WHAT IS NEEDED :: All of the listing should be output exactly, apart from the pictures.

DATASET ENTRIES ::
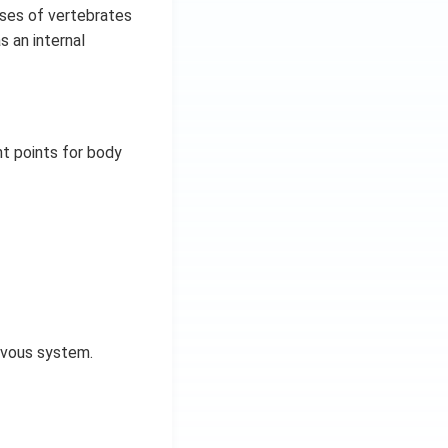
sses of vertebrates
s an internal
t points for body
ervous system.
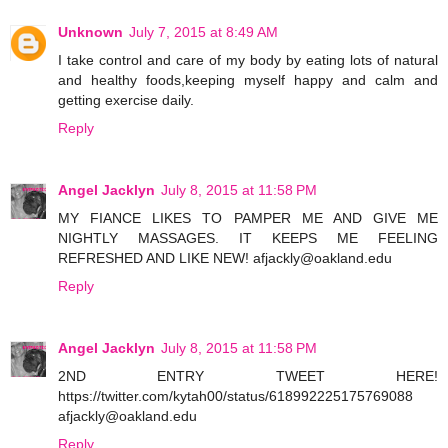
Unknown
July 7, 2015 at 8:49 AM
I take control and care of my body by eating lots of natural
and healthy foods,keeping myself happy and calm and
getting exercise daily.
Reply
Angel Jacklyn
July 8, 2015 at 11:58 PM
MY FIANCE LIKES TO PAMPER ME AND GIVE ME
NIGHTLY MASSAGES. IT KEEPS ME FEELING
REFRESHED AND LIKE NEW! afjackly@oakland.edu
Reply
Angel Jacklyn
July 8, 2015 at 11:58 PM
2ND ENTRY TWEET HERE!
https://twitter.com/kytah00/status/618992225175769088
afjackly@oakland.edu
Reply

OUTPUT BELOW ::
sses of vertebrates
s an internal
t points for body
ervous system.
Unknown
July 7, 2015 at 8:49 AM
I take control and care of my body by eating lots of natural
and healthy foods,keeping myself happy and calm and
getting exercise daily.
Reply
Angel Jacklyn
July 8, 2015 at 11:58 PM
MY FIANCE LIKES TO PAMPER ME AND GIVE ME
NIGHTLY MASSAGES. IT KEEPS ME FEELING
REFRESHED AND LIKE NEW! afjackly@oakland.edu
Reply
Angel Jacklyn
July 8, 2015 at 11:58 PM
2ND ENTRY TWEET HERE!
https://twitter.com/kytah00/status/618992225175769088
afjackly@oakland.edu
Reply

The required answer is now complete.